1. We would prefer to be funded with donations like Wikipedia.
2. I don't think we can avoid it completely, perhaps with volunteers helping us determine the trustworthiness of websites. Do you have any suggestions?
3. I think programmers and people with experience raising money for nonprofits could help the most right now. But if you see some other way you would want to contribute, please let us know!
Regarding the raise of money I wouldn't be surprised if given the current state of things in the EU you could manage to get some funding. I have no experience on it but there are companies specialized on helping with writing grant proposals.
1. Yes, any structured data could definitely help improve the results, I personally like the Wikidata dataset. It's just a matter of time and resources :)
2. The first step will probably be to handle this in our "post processing". We query several servers when doing a search and often get many more results than we need and in this step we could quite easily remove identical results.
3. The ranking is currently heavily based on links (same as Google) so we will have similar issues. But hopefully we will find some ways to better determine what sites are actually trustworthy, perhaps with more manually verified sites if enough people would want to contribute.
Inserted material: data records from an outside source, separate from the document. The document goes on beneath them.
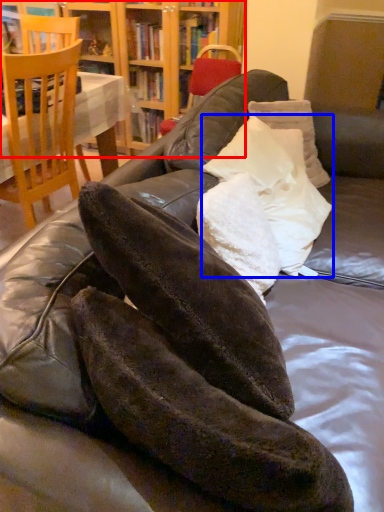 Question: Among these objects, which one is farthest to the camera, bookcase (highlighted by a red box) or pillow (highlighted by a blue box)?

Choices:
 (A) bookcase
 (B) pillow

Answer: (A) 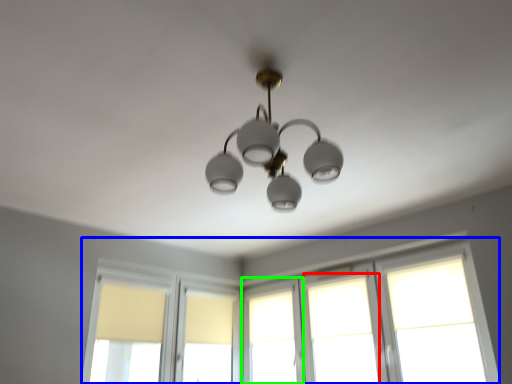 Question: Which is nearer to the window (highlighted by a red box)? window (highlighted by a blue box) or window (highlighted by a green box).

Choices:
 (A) window
 (B) window

Answer: (A) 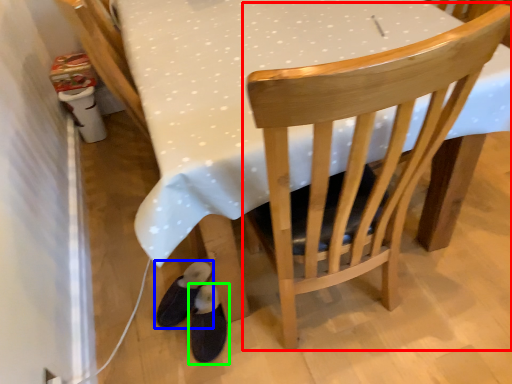 Question: Which object is positioned farthest from chair (highlighted by a red box)? Select from footwear (highlighted by a blue box) and footwear (highlighted by a green box).

Choices:
 (A) footwear
 (B) footwear

Answer: (A) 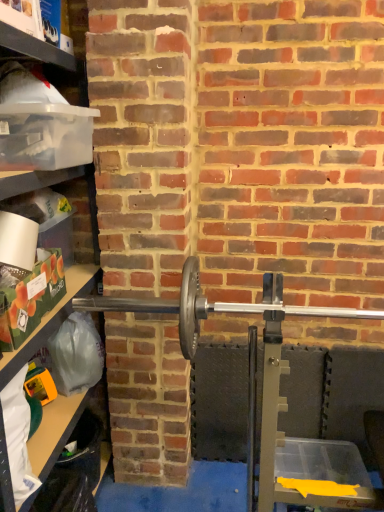 Question: In the image, is polished silver barbell at center on the left side or the right side of clear plastic container at left?

Choices:
 (A) left
 (B) right

Answer: (B)

Question: Considering the positions of polished silver barbell at center and clear plastic container at left in the image, is polished silver barbell at center bigger or smaller than clear plastic container at left?

Choices:
 (A) small
 (B) big

Answer: (A)

Question: In terms of height, does polished silver barbell at center look taller or shorter compared to clear plastic container at left?

Choices:
 (A) short
 (B) tall

Answer: (A)

Question: From the image's perspective, is clear plastic container at left above or below polished silver barbell at center?

Choices:
 (A) above
 (B) below

Answer: (B)

Question: From a real-world perspective, is clear plastic container at left physically located above or below polished silver barbell at center?

Choices:
 (A) above
 (B) below

Answer: (B)

Question: Is clear plastic container at left inside or outside of polished silver barbell at center?

Choices:
 (A) outside
 (B) inside

Answer: (A)

Question: In terms of size, does clear plastic container at left appear bigger or smaller than polished silver barbell at center?

Choices:
 (A) small
 (B) big

Answer: (B) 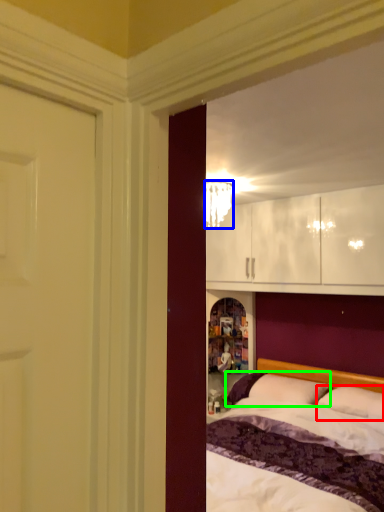 Question: Based on their relative distances, which object is farther from pillow (highlighted by a red box)? Choose from lamp (highlighted by a blue box) and pillow (highlighted by a green box).

Choices:
 (A) lamp
 (B) pillow

Answer: (A) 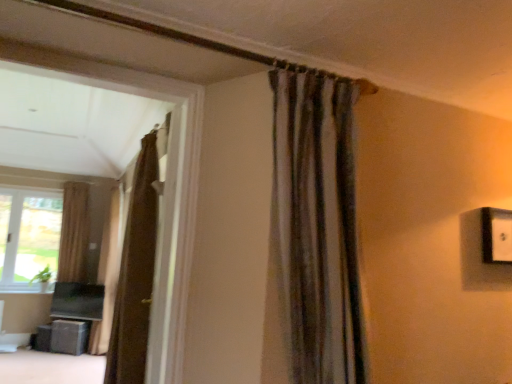 Question: Considering the relative positions of beige fabric curtain at left, which ranks as the fourth curtain in front-to-back order, and brown textured curtain at center, placed as the second curtain when sorted from back to front, in the image provided, is beige fabric curtain at left, which ranks as the fourth curtain in front-to-back order, to the right of brown textured curtain at center, placed as the second curtain when sorted from back to front, from the viewer's perspective?

Choices:
 (A) yes
 (B) no

Answer: (B)

Question: Considering the relative sizes of beige fabric curtain at left, which is counted as the first curtain, starting from the left, and brown textured curtain at center, which ranks as the 3th curtain in right-to-left order, in the image provided, is beige fabric curtain at left, which is counted as the first curtain, starting from the left, bigger than brown textured curtain at center, which ranks as the 3th curtain in right-to-left order,?

Choices:
 (A) no
 (B) yes

Answer: (A)

Question: Considering the relative sizes of beige fabric curtain at left, the 4th curtain in the right-to-left sequence, and brown textured curtain at center, which ranks as the 3th curtain in right-to-left order, in the image provided, is beige fabric curtain at left, the 4th curtain in the right-to-left sequence, taller than brown textured curtain at center, which ranks as the 3th curtain in right-to-left order,?

Choices:
 (A) yes
 (B) no

Answer: (B)

Question: Could brown textured curtain at center, the third curtain viewed from the front, be considered to be inside beige fabric curtain at left, acting as the first curtain starting from the back?

Choices:
 (A) no
 (B) yes

Answer: (A)

Question: From a real-world perspective, is beige fabric curtain at left, the 4th curtain in the right-to-left sequence, under brown textured curtain at center, placed as the second curtain when sorted from back to front?

Choices:
 (A) yes
 (B) no

Answer: (B)

Question: In terms of size, does matte black speaker at lower left appear bigger or smaller than clear glass window at left?

Choices:
 (A) small
 (B) big

Answer: (A)

Question: From the image's perspective, is matte black speaker at lower left above or below clear glass window at left?

Choices:
 (A) above
 (B) below

Answer: (B)

Question: Is matte black speaker at lower left in front of or behind clear glass window at left in the image?

Choices:
 (A) behind
 (B) front

Answer: (B)

Question: Considering the relative positions of matte black speaker at lower left and clear glass window at left in the image provided, is matte black speaker at lower left to the left or to the right of clear glass window at left?

Choices:
 (A) left
 (B) right

Answer: (B)

Question: In terms of height, does transparent plastic screen door at center look taller or shorter compared to beige fabric curtain at left, the 4th curtain in the right-to-left sequence?

Choices:
 (A) short
 (B) tall

Answer: (A)

Question: From the image's perspective, is transparent plastic screen door at center above or below beige fabric curtain at left, which is counted as the first curtain, starting from the left?

Choices:
 (A) below
 (B) above

Answer: (B)

Question: Is transparent plastic screen door at center in front of or behind beige fabric curtain at left, acting as the first curtain starting from the back, in the image?

Choices:
 (A) front
 (B) behind

Answer: (A)

Question: From a real-world perspective, is transparent plastic screen door at center above or below beige fabric curtain at left, acting as the first curtain starting from the back?

Choices:
 (A) below
 (B) above

Answer: (A)

Question: Considering the positions of clear glass window at left and transparent plastic screen door at center in the image, is clear glass window at left taller or shorter than transparent plastic screen door at center?

Choices:
 (A) short
 (B) tall

Answer: (A)

Question: Is clear glass window at left inside or outside of transparent plastic screen door at center?

Choices:
 (A) inside
 (B) outside

Answer: (B) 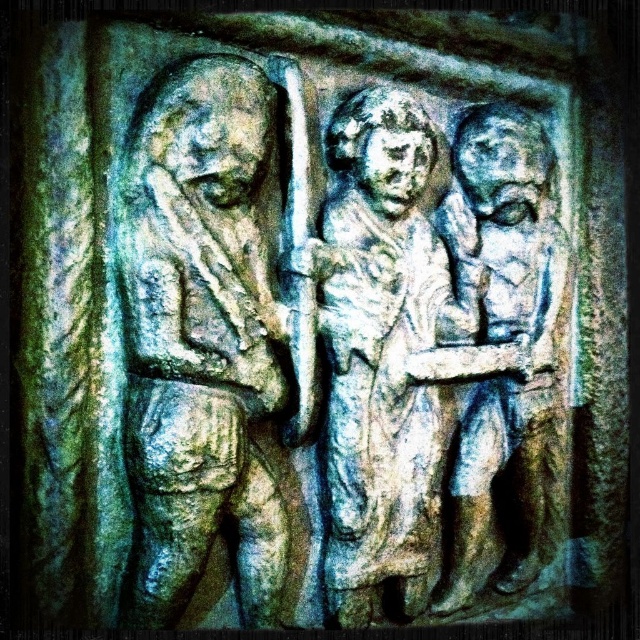 Can you confirm if carved stone figures at center is positioned to the left of carved stone figure at right?

Yes, carved stone figures at center is to the left of carved stone figure at right.

In the scene shown: Who is shorter, carved stone figures at center or carved stone figure at right?

With less height is carved stone figure at right.

Who is more distant from viewer, (438, 486) or (518, 445)?

The point (518, 445) is more distant.

Find the location of `carved stone figures at center`. carved stone figures at center is located at coordinates (392, 362).

Which is behind, point (161, 301) or point (419, 458)?

The point (419, 458) is more distant.

Does point (125, 294) come closer to viewer compared to point (371, 476)?

Yes, point (125, 294) is in front of point (371, 476).

What do you see at coordinates (204, 344) in the screenshot?
I see `carved stone figure at left` at bounding box center [204, 344].

The width and height of the screenshot is (640, 640). Find the location of `carved stone figure at left`. carved stone figure at left is located at coordinates (204, 344).

Looking at this image, is carved stone figure at left to the left of carved stone figure at right from the viewer's perspective?

Yes, carved stone figure at left is to the left of carved stone figure at right.

Can you confirm if carved stone figure at left is positioned below carved stone figure at right?

Incorrect, carved stone figure at left is not positioned below carved stone figure at right.

Is point (184, 145) positioned before point (522, 392)?

Yes, point (184, 145) is in front of point (522, 392).

Image resolution: width=640 pixels, height=640 pixels. In order to click on carved stone figure at left in this screenshot , I will do `click(204, 344)`.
4. I think that Gigablast and Marginalia Search are really cool and interesting to see how much can be done with a very small team.
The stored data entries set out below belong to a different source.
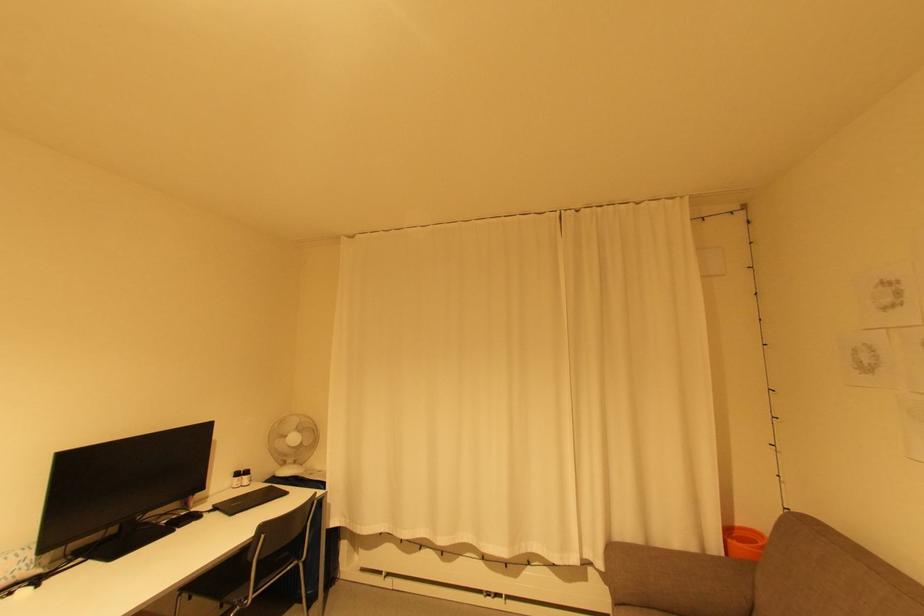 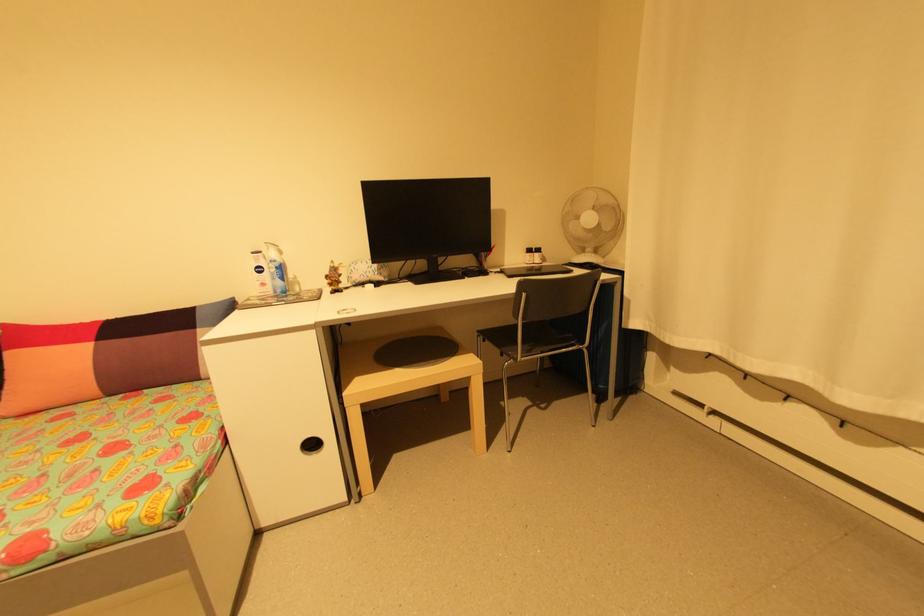 Where in the second image is the point corresponding to point 301,565 from the first image?

(585, 352) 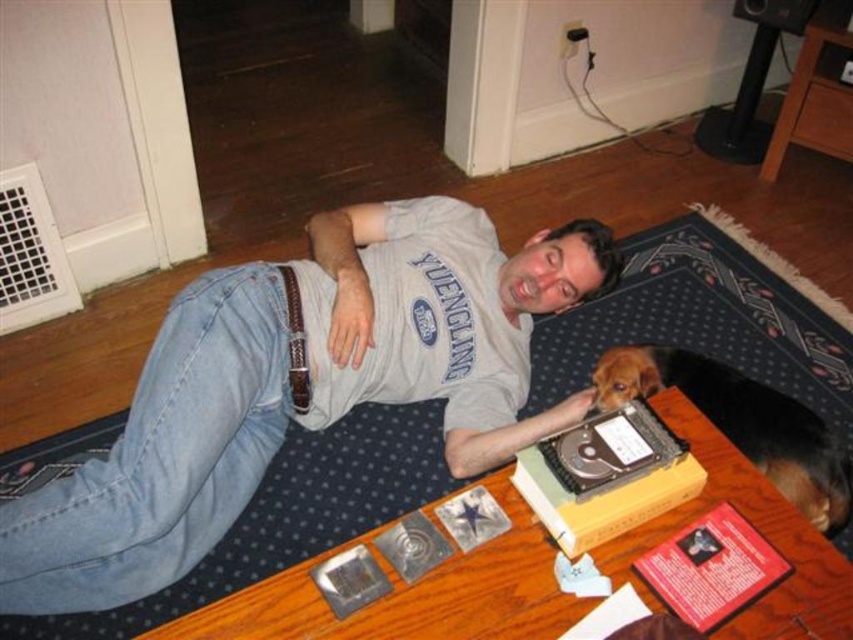 Question: Is gray cotton t-shirt at center to the left of brown furry dog at upper right from the viewer's perspective?

Choices:
 (A) no
 (B) yes

Answer: (B)

Question: Does gray cotton t-shirt at center appear over brown furry dog at upper right?

Choices:
 (A) no
 (B) yes

Answer: (B)

Question: Considering the relative positions of gray cotton t-shirt at center and brown furry dog at upper right in the image provided, where is gray cotton t-shirt at center located with respect to brown furry dog at upper right?

Choices:
 (A) left
 (B) right

Answer: (A)

Question: Which point is farther from the camera taking this photo?

Choices:
 (A) (403, 352)
 (B) (796, 429)

Answer: (A) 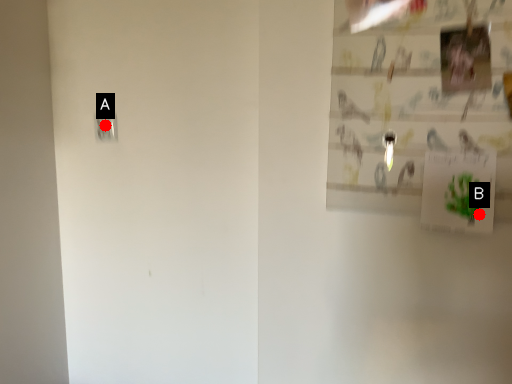 Question: Two points are circled on the image, labeled by A and B beside each circle. Which of the following is the farthest from the observer?

Choices:
 (A) A is further
 (B) B is further

Answer: (A) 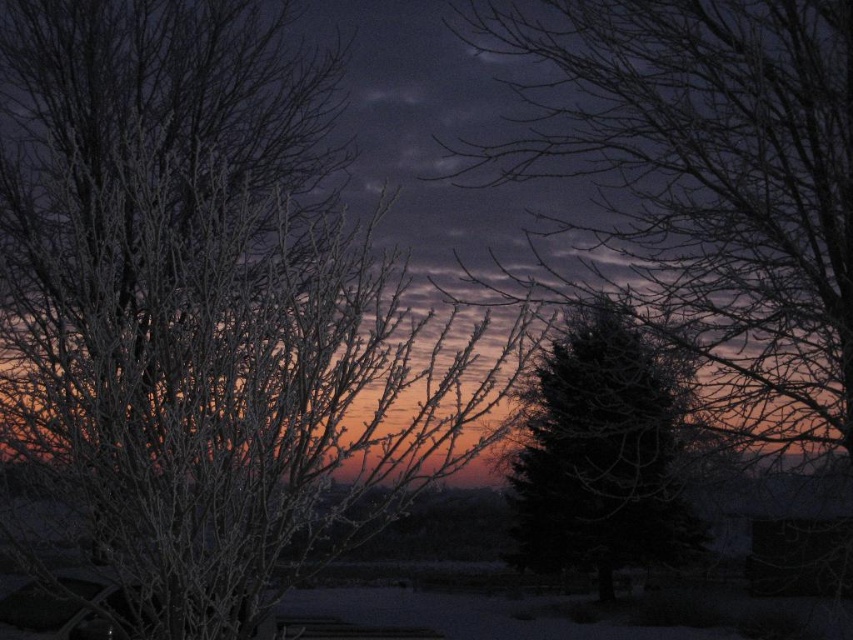 You are an artist trying to paint this winter scene. You want to ensure the frosted white branches at left and the frosted branches at center are proportionally accurate. Which of these two branches should you paint taller?

The frosted white branches at left should be painted taller than the frosted branches at center because the description states that the frosted white branches at left is taller than frosted branches at center.

You are an artist trying to paint the winter scene. You want to place the frosted white branches at left in your painting. According to the image, where should you position them relative to the center of the canvas?

The frosted white branches at left are located at point 0.473 on the horizontal axis and 0.236 on the vertical axis, which means they should be positioned slightly to the left and lower than the center of the canvas.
> Yes, any structured data could definitely help improve the results
Which syntaxes and vocabularies do you prefer? microformats, as well as schema.org vocabs represented Microdata or JSON-LD, seem to be the most common acc to the latest Web Data Commons Extraction Report[0]. The report is also powered by the Common Crawl.
At the moment we primarily need help with development and funding. But if you have suggestions or want to help in some other ways, please let us know!